Does Live Chat make Premium accounts more worthwhile?
kathygnome
Sep 9th, 2007
I’m fed up with a lot in the game, but I think the loss of premium accounts has more to do with people heading for greener and less cluttered pastures on private islands.
Cocoanut Koala
Sep 9th, 2007
There’s a better possible explanation for this, written by Prok three days ago:
“Linden Lab is hemorrhaging accounts. By their own admission (Meta Linden’s August office hours), 5,800 premium accounts were lost in the month of July primarily because residents were unable to pay!”
http://slrecord.typepad.com/the_second_life_record/2007/09/emprokofy-neva-.html
That’s a pretty good bit of information on this topic; too bad you didn’t get to read it here.
Too bad, too, that SLH couldn’t support its own reporters, but lets them be ransacked in the comments without comment of their own.
It’s too bad SLH sees fit to DEMOTE its best reporter, the one who cared about actual news and covered it in a timely manner.
It’s too bad SLH no longer lets its reporters put credits on the photos they post, but leaves that until the editors here get around to it, which as you can see, is often days later.
If you want to know what’s going on, go to SLRecords, where SLH’s best reporter went.
coco
like_ummm
Sep 9th, 2007
yea – prokofy was good and i have missed the in-depth and intelligent articles. I never understood why everyone hated prokofy.
Obscure Doodad
Sep 10th, 2007
If premiums are down, or even if premium growth rate is down, it doesn’t matter why. Not in the least.
What matters is reduced LL revenue to fund new hires to fix bugs or whatever. The premiums going to islands just means the island owners collect more rent. They don’t pay more than $295 / month to LL just because they have more renters.
LL revenue is hit by loss of premiums. LL does not financially, or should not financially, care where they went. What they must care about is where the money went and how to get it back.
Never ever forget, they are trying to grow, and by that I mean earnings per privately held share. You can’t do that with decreasing revenue unless you fire people.
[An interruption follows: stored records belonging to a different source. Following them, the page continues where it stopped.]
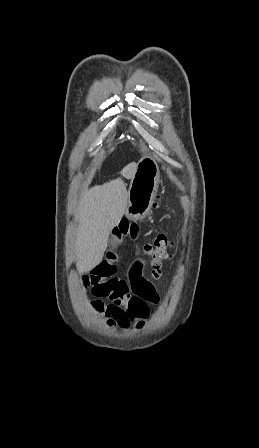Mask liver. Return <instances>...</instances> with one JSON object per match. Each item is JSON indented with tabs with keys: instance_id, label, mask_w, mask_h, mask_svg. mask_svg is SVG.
Listing matches in <instances>:
<instances>
[{
	"instance_id": "liver-1",
	"label": "liver",
	"mask_w": 259,
	"mask_h": 448,
	"mask_svg": "<svg viewBox=\"0 0 259 448\" xmlns=\"http://www.w3.org/2000/svg\"><path fill=\"white\" fill-rule=\"evenodd\" d=\"M136 172V164H131L122 174L133 178ZM127 200V190L121 178L94 186L83 194L76 216L79 222L75 242L78 274L90 272L102 262L108 238L127 210Z\"/></svg>"
}]
</instances>
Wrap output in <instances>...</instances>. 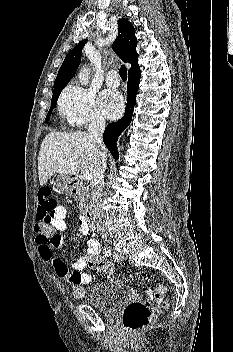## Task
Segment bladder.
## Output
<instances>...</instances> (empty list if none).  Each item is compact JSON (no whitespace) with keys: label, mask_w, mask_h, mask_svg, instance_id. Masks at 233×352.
Segmentation results:
<instances>
[{"label":"bladder","mask_w":233,"mask_h":352,"mask_svg":"<svg viewBox=\"0 0 233 352\" xmlns=\"http://www.w3.org/2000/svg\"><path fill=\"white\" fill-rule=\"evenodd\" d=\"M126 292L120 283L104 281L95 284L87 297L90 306L98 311L113 315L125 301Z\"/></svg>","instance_id":"obj_1"}]
</instances>
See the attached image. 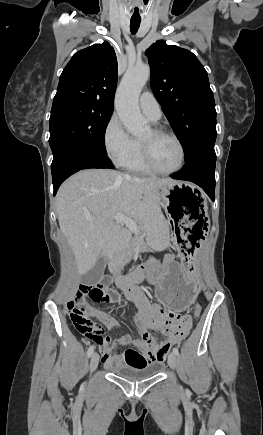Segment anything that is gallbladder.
Returning <instances> with one entry per match:
<instances>
[{
    "mask_svg": "<svg viewBox=\"0 0 263 435\" xmlns=\"http://www.w3.org/2000/svg\"><path fill=\"white\" fill-rule=\"evenodd\" d=\"M106 261L104 258H100L94 267L82 276V283L86 285H95L102 277L105 270Z\"/></svg>",
    "mask_w": 263,
    "mask_h": 435,
    "instance_id": "1",
    "label": "gallbladder"
}]
</instances>
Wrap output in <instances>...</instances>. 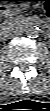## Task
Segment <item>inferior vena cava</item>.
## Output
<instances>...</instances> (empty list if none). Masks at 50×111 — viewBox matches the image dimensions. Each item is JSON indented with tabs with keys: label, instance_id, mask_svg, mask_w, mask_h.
Returning a JSON list of instances; mask_svg holds the SVG:
<instances>
[{
	"label": "inferior vena cava",
	"instance_id": "obj_1",
	"mask_svg": "<svg viewBox=\"0 0 50 111\" xmlns=\"http://www.w3.org/2000/svg\"><path fill=\"white\" fill-rule=\"evenodd\" d=\"M18 35H21V32L19 31H13L11 33L8 34V37L12 38L14 36H18Z\"/></svg>",
	"mask_w": 50,
	"mask_h": 111
}]
</instances>
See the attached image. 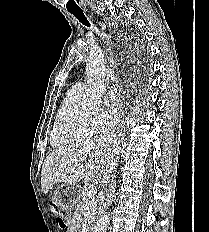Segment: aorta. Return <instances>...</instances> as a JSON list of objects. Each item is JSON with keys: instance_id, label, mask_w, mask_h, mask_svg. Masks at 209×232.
<instances>
[{"instance_id": "obj_1", "label": "aorta", "mask_w": 209, "mask_h": 232, "mask_svg": "<svg viewBox=\"0 0 209 232\" xmlns=\"http://www.w3.org/2000/svg\"><path fill=\"white\" fill-rule=\"evenodd\" d=\"M105 60L99 50L92 51L86 64V97L81 102V107L87 111H97L100 100L104 94ZM109 215L104 213L97 222L95 232H106Z\"/></svg>"}]
</instances>
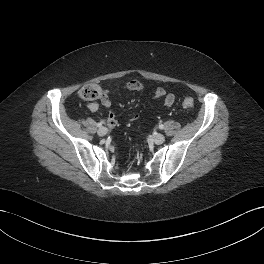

Never pleasant or easy, that.
Maria Leveaux
Sep 10th, 2007
Pixeleen Mistral
“24% of Second Life Sessions End in Tears”
Doesn’t that mean conversely that 76% end in Satisfactory Fashion at Least?
You really are a “Glass is Half Empty” sort of person, aren’t you?
Maria.
Anonymous Poster
Sep 20th, 2007
Cocoanut Koala and like_ummmm,
lol hy prokofy. blowing your own horn again I see.
Your posts were hardly intelligent and were nothing more than rants about some huge bolshevik conspiracy to prevent you from getting money because people should like being told what to do by you.